Law of the Land
On November 4th 2014, voters in Washington DC passed ballot Initiative 71 which legalized and permitted the use of up to two ounces of marijuana and the possession and cultivation of up to three marijuana plants. This story was met with jubilation and excitement from people all over. The people in the Capitol stood up for liberty and choice when they successfully passed the initiative. However, the institution of cannabis became murky rather quickly.
This initiative made it lawful under District of Columbia law for a person 21 years of age or older to:
“Possess up to two ounces of marijuana for personal use;
Grow no more than six cannabis plants with 3 or fewer being mature, flowering plants, within the person’s principal residence;
Transfer without payment (but not sell) up to one ounce of marijuana to another person 21 years of age or older; and
Use or sell drug paraphernalia for the use, growing, or processing of marijuana or cannabis.”
The initiative called for the city council to design an ordinance establishing regulations on marijuana retail sales and enforcement of such regulations. However, election law for the District of Columbia does not allow a citizen initiative to mandate the expenditure of city funds. This little piece of legislature prevented Initiative 71 from addressing the regulation and legalization of marijuana sales, since a regulatory system would require substantial city expenditure. Thusly, Initiative 71 simply legalized possession and personal cultivation.
Although almost 65 percent of voters approved legalizing small amounts of marijuana in the nation’s capital, the fate of the measure ultimately rested with the national legislative body in which D.C. voters had no voting representatives. City and federal laws gave Congress a 30-day window to review the city’s measure and either reject it or let it stand. Congress also had the power to restrict Initiative 71 through its control over the city’s budget.
Congress did not act to strike down the initiative and the law went into effect on February 26, 2015. Even today, since the city has not been given approval in the budget, there has been no action towards creating a plan to regulate retail sales.

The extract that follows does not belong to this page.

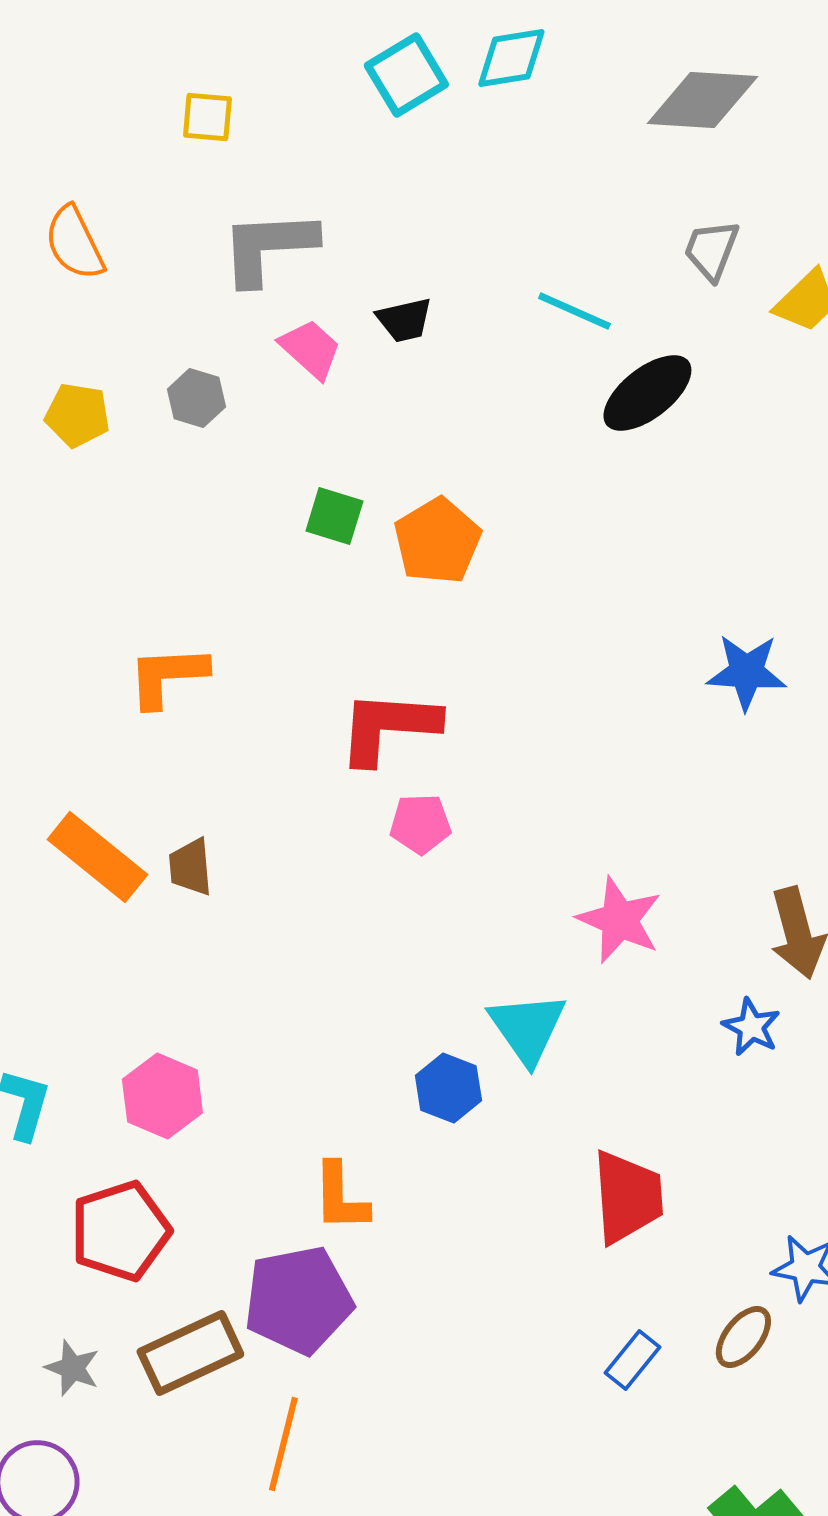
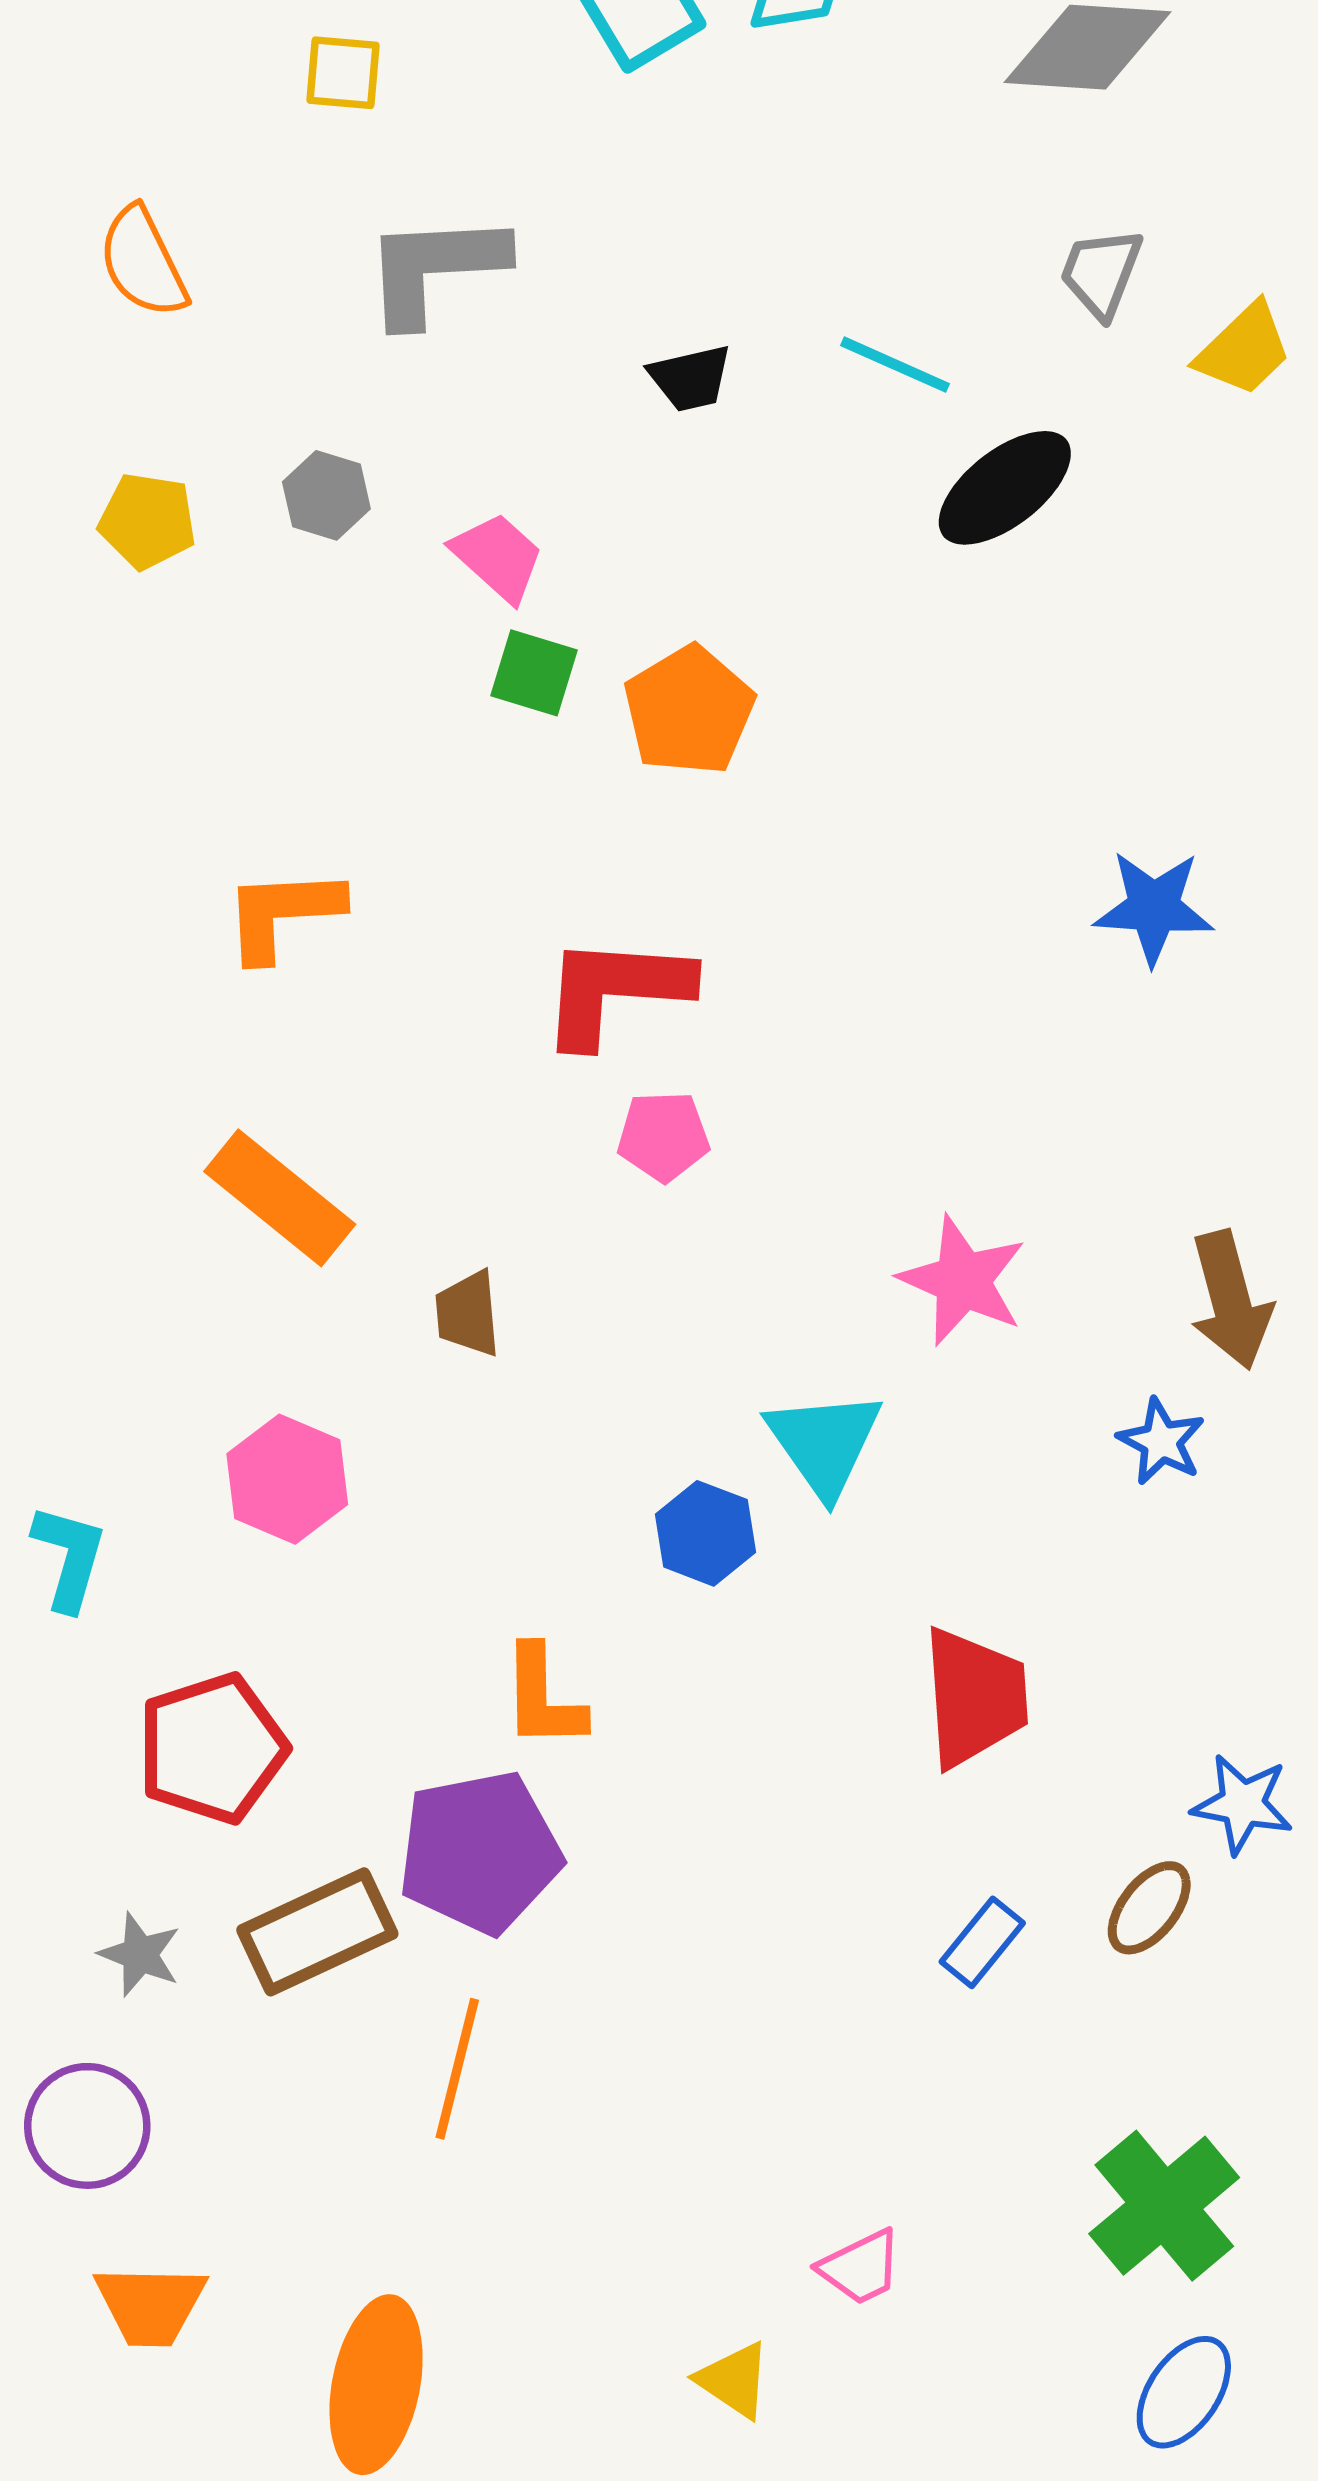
black trapezoid: (404, 320) -> (690, 378), moved
pink trapezoid: (310, 349) -> (498, 557), moved
orange rectangle: (97, 857) -> (280, 1198), moved
brown trapezoid: (190, 867) -> (468, 1314), moved
pink hexagon: (162, 1096) -> (287, 1479), moved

So what does this mean for the DC visitor?
Following the approval of Initiative 71, Rep. Andy Harris (R-Md.) introduced a provision to the bill that prohibited officials in D.C. from funding systems for taxation or regulation of marijuana sales in the city. Seems like a smart guy right? DC could have a booming industry, giving people the right choose at the same time providing new opportunities for the local community. However DC advocates did not let this stop them and they got creative.
They took advantage of a legal loophole. If you won’t allow the sale and taxation of cannabis, how can you trade legally?
Soon after D.C. businesses started selling items (T-shirts etc) unrelated to cannabis at marked-up prices and subsequently provide cannabis as a stated bonus or gift alongside the transaction. Commonly referred to as a gift economy, the culture of supplying recreational marijuana through indirect sales is advertised openly in the city and includes daily transactions, local deliveries, and special events.
More recently, it’s become known as buying the sticker. Why spend more money on expensive items, just to trade your cannabis? Why not trade “cards” or “stickers.” If you find something you like, you pay for the sticker price. I was happy to find one vendor with Garbage Pail Kids from the 80s, I was so stoked, honestly got a little distracted for a moment from my original intention.
Social clubs are technically not legal in DC, which is terrible for people looking to have a safe place to consume. But again, the DC advocates didn’t let this stop them from meeting the needs of the consumer.
Instead of social clubs, they host events. This way you can provide a safe environment, but you are not a “social club” in the idea that they are not static brick and mortar locations. Events move around the city. People promote via word of mouth and through social media. Police tend to pass over these events as long as the events do not cause issues or complaints. This doesn’t mean that all events will be free from raids, however. They do happen. Stings have been known to occur, if vendors are found not to be in compliance with Initiative 71. Remember, you can only possess a finite amount.
So what are people doing… they are policing their own. There are restrictions keeping the industry in more of a grey market, but they are not illegal. When heading to DC, try to find an event. You will not be disappointed. You will more than likely have a great time with a reputable host. Remember, you will not be arrested if you are not found breaking the law. If you see anything that doesn’t seem right, play it safe. Be responsible. We are all adults.